The following expenses of projects selected may be funded under
this section:
(a) Construction expenses;
(b) Engineering expenses; and
(c) Administrative expenses.
(3) The { - manager of the department's aviation program - }
{ + Director of the Oregon Department of Aviation + } shall
prepare a list of recommended projects. Factors to be used by the
{ - manager - } { + director + } include, but are not limited
to:
(a) The age and condition of pavements;
(b) An airport's role in the state's aviation system, as
described by the plan developed under ORS 835.015; and
(c) Local financial participation in projects.
(4) The { - manager - } { + director + } shall forward the
list of recommended projects to the aviation advisory committee
established under ORS 835.009. The committee shall review the
list and shall present the list, with any comments, to the State
Aviation Board for approval.
(5) The department may adopt such rules as it deems necessary
for implementation of the airport pavement preservation program.

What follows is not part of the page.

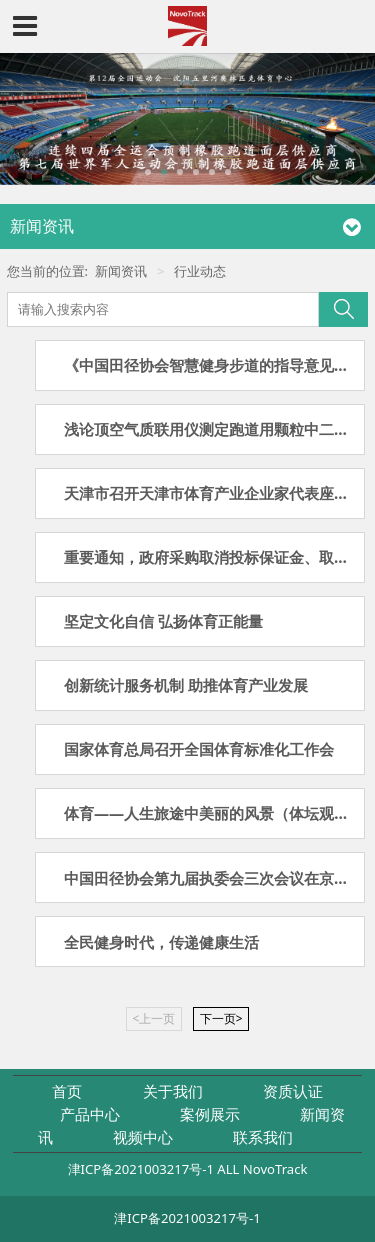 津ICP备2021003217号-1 (141, 1169)
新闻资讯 (121, 271) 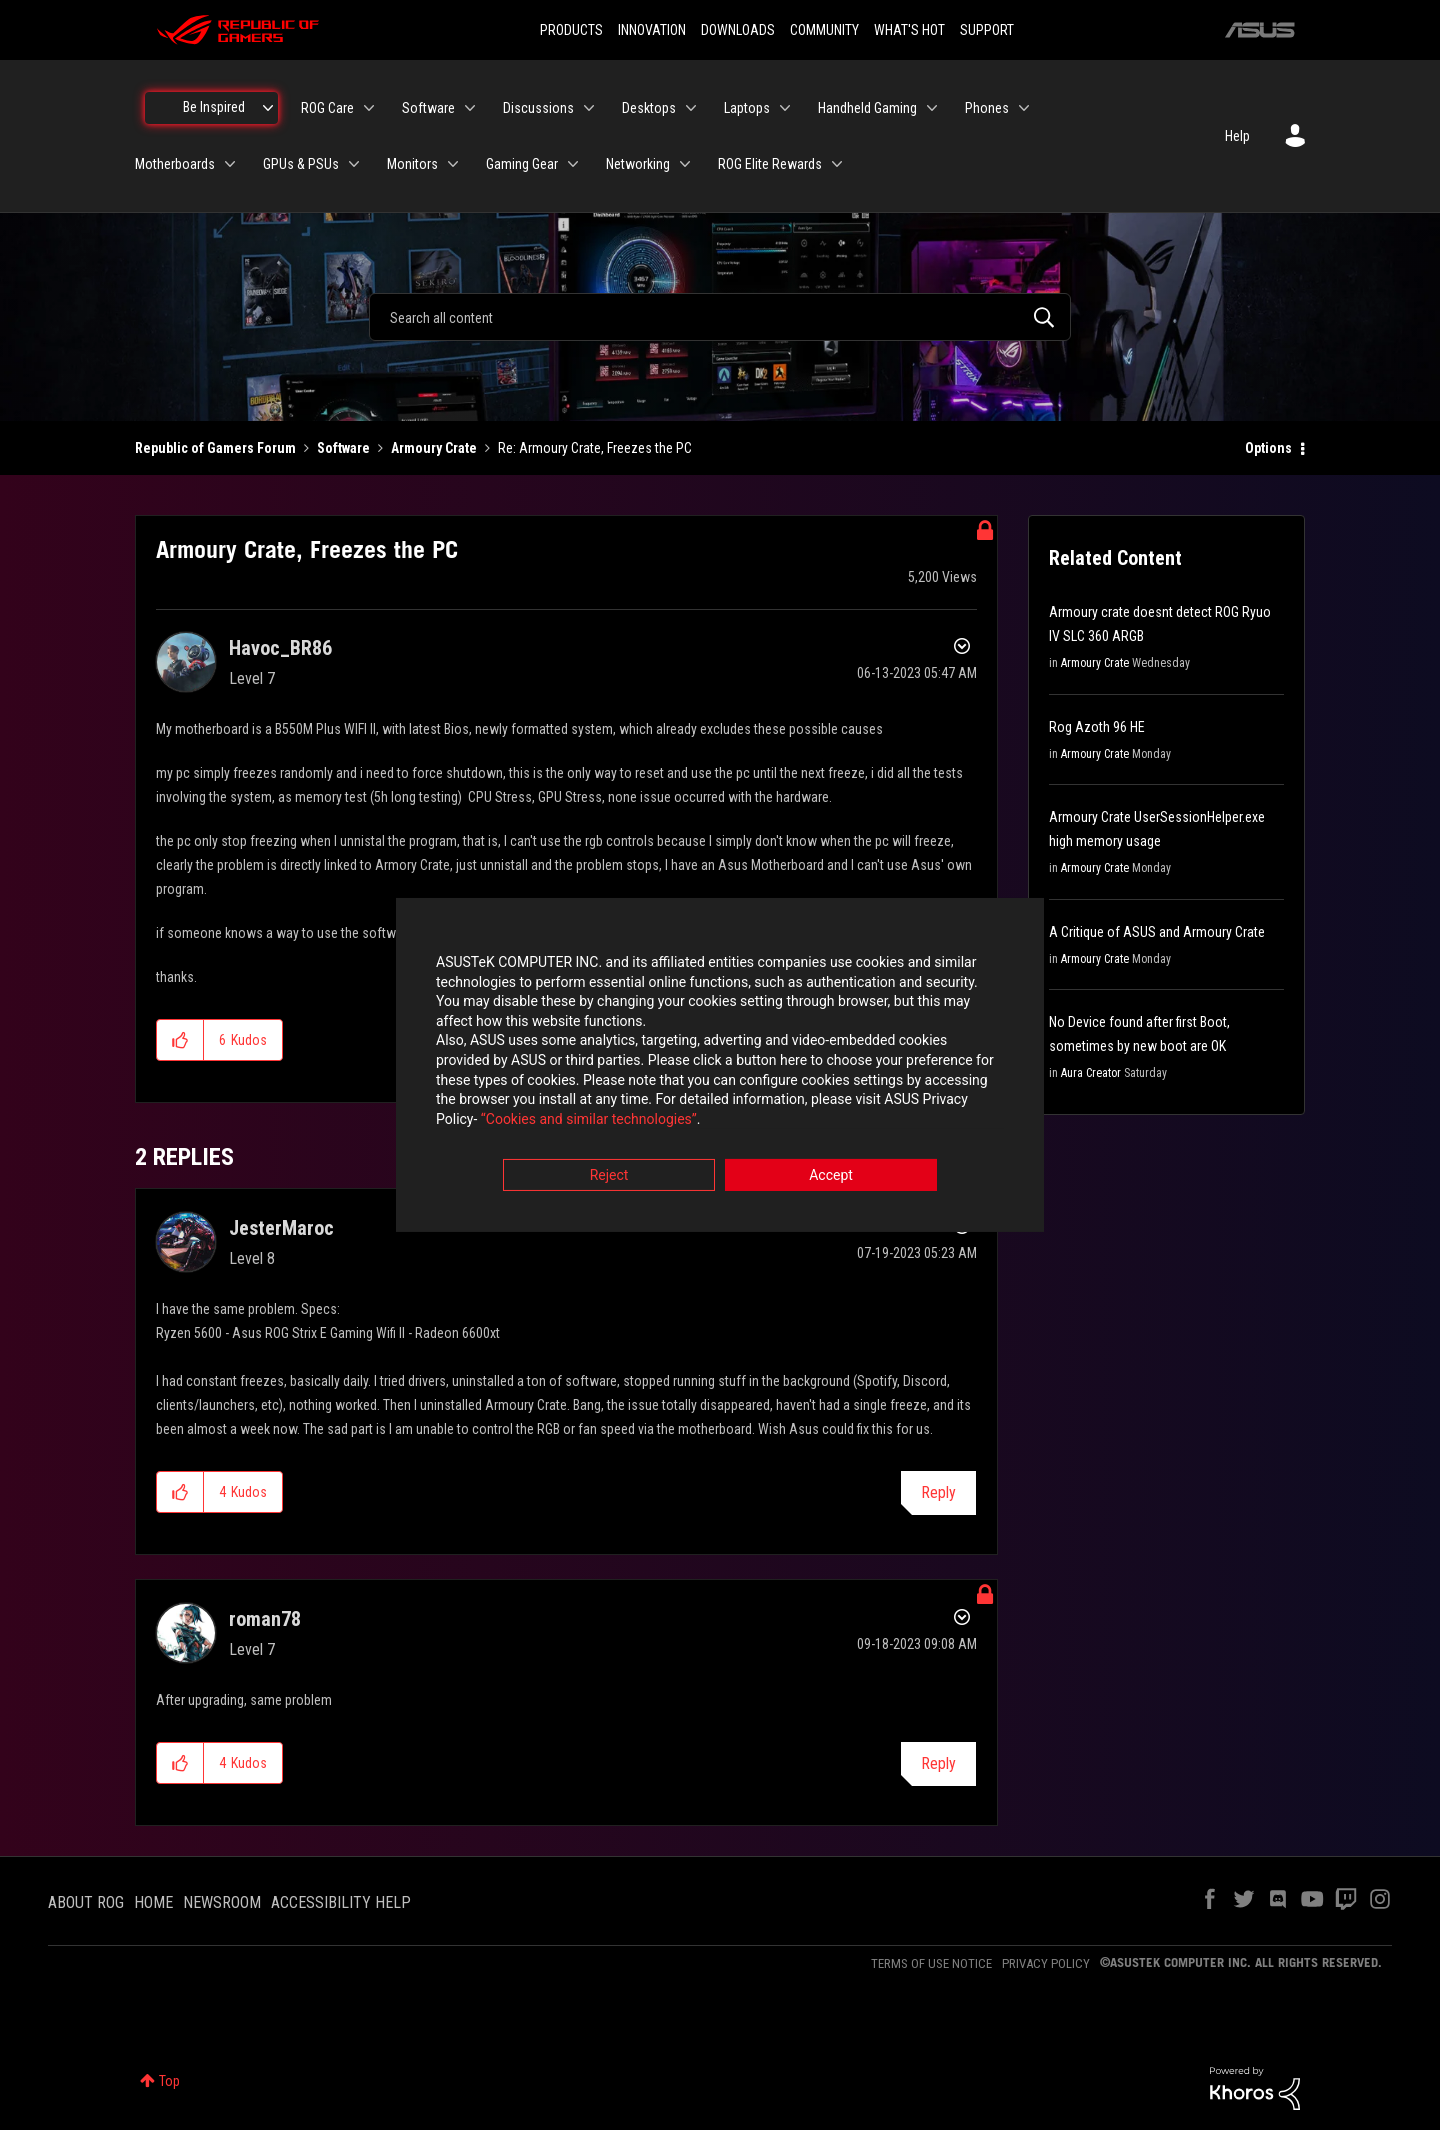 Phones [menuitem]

{ + NOTE: + } Corrects references to state agency official in
(3) and (4).
SECTION 319. ORS 836.215 is amended to read:
836.215. Private property, or any interest therein of whatever
kind, and an easement for the operation of aircraft and all
operations incidental thereto, to and from the property for the
purposes specified in ORS 836.200, may be acquired by any
municipality, by gift, grant, purchase, lease or contract, if
{ - it - } { + the municipality + } is able to agree with the
property owners on the terms of acquisition. If { - they - }
{ + the municipality and the property owners + } are unable to
agree upon terms, private property may be acquired by
condemnation in the manner provided in ORS chapter 35. As an
alternative, the municipality, if a port, may condemn
{ - said - } { + the + } private property, or any interest
therein, for the operation of aircraft and all operations
incidental thereto, in the same manner and procedure as is
{ - then - } provided by statute for condemnation of property
by corporations organized for construction and operation of
railroads.
{ + NOTE: + } Clarifies terminology and corrects word choice.